Pathway enrichment analysis
Pathway enrichment analysis for differentially expressed (DE) genes was performed using Metascape, a web-based tool that combines functional enrichment, interactome analysis, gene annotation, and membership search of 40 independent knowledge databases.30 It uses the hypergeometric test with Benjamini-Hochberg p-value correction and clustering of similar enriched terms in core gene sets: pathway (Reactome Gene Sets, Canonical Pathways, BioCarta Gene Sets, GO Biological Processes, Hallmark Gene Sets, and KEGG Pathway), functional set (GO Molecular Functions), structural complex (GO Cellular Components, KEGG Structural Complex, and CORUM Protein Complex), and signature module (immunologic signatures, oncogenic signatures, and chemical and genetic perturbations). Terms with a P-value of < 0.01, a minimum count of 3 and an enrichment factor of >1.5 (the enrichment factor is the ratio of the observed count to the count expected by chance) were collected and grouped into clusters based on their membership similarities. Kappa scores were used as the similarity metric when performing hierarchical clustering of the enriched terms; sub-trees with a similarity of > 0.3 were considered a cluster. Representative terms within a cluster was selected as the ones representing the cluster. Gene Set Enrichment Analysis was also performed31 and showed similar results as Metascape.

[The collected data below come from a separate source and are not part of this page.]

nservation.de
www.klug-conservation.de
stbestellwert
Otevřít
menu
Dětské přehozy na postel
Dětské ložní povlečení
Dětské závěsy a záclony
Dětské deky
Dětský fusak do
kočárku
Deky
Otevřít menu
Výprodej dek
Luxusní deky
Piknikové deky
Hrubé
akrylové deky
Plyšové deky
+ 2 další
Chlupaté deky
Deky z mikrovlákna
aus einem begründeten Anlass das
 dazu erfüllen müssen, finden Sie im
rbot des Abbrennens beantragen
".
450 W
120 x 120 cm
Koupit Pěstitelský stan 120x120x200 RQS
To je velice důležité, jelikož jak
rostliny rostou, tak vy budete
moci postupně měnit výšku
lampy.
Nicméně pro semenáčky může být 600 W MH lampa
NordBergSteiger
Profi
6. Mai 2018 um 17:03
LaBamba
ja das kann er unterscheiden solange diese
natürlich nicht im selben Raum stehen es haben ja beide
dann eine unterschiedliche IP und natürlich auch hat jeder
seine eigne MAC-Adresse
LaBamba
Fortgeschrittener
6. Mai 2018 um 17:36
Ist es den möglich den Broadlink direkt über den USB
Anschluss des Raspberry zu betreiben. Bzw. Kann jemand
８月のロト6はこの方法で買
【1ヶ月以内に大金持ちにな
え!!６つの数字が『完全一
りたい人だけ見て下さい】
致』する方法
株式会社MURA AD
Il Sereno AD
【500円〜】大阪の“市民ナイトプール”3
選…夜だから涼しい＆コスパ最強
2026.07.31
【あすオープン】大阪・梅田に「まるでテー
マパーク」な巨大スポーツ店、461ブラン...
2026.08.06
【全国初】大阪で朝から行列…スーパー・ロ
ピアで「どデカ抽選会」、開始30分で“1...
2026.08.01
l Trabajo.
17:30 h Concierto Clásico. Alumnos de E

Protein–protein interaction (PPI) network
PPI networks of intersection DEGs were analyzed with the threshold (combined_score > 0.4) using the STRING tool, which can provide interactions across matched proteins.32 Subsequently, molecular complex detection (MCODE) was applied to extract sub-networks in PPI networks with default algorithms (degree cut-off of 2, node score cut-off of 0.2, K-Core of 2, and max. depth of 100).33
Immunohistochemistry and RNA in situ hybridization
FFPE tissue were utilized for immunohistochemistry (IHC) and RNAscope analysis. IHC for CD138 (Dako MI15 clone, 1:200 dilution), CD163 (Leica 106D, 1:800), CD123 (BD Pharmingen 9F5, 1:110), CD20 (Dako LS26, 1:1000), CD31 (Dako JC70A, 1:200), and vimentin (Dako V9, 1:50) were performed. Staining was performed on a Bond Max automated staining system (Leica Biosystems, Germany) using the Bond Refine polymer staining kit (Leica Biosystems, Germany) according to manufacturer protocol. RNA in situ hybridization (ISH) was performed using RNAscope® 2.5 HD Duplex Assay (ACDBio) according to the manufacturer’s instructions with probes for VEGF, IL-6, IL-6R, IL-1β, IL-2, IL-8, IL-10, and TNFα obtained from ACDBio. A dual ISH-IHC protocol was validated to simultaneously stain selected FFPE tissue slides with immunohistochemistry antibodies and RNAscope® probes. Stained slides were digitally scanned at 20× magnification on an Aperio CS-O slide scanner (Leica Biosystems, Germany). Appropriate positive and negative controls were utilized per the manufacturer’s recommendation to ensure RNA integrity and exclude background signal. RNAscope ISH was manually scored using a semi quantitative scale from 0 to 4 following the manufacturer’s guidelines (ACDBio). A score of zero is no staining or < 1 dot signal/10 cells. 1+ signal is 1–3 dots/cell. 2+ signal is 4–9 dots/cell with no or very few dot clusters. 3+ signal is 10-15 dots/cell and with < 10% of dots in clusters. 4+ signal is >15 dots/cell and >10% dots are in clusters. Lymph node regions such as the germinal center, mantle zone, and interfollicular areas were scored separately to analyze site-specific differences in cytokine expression.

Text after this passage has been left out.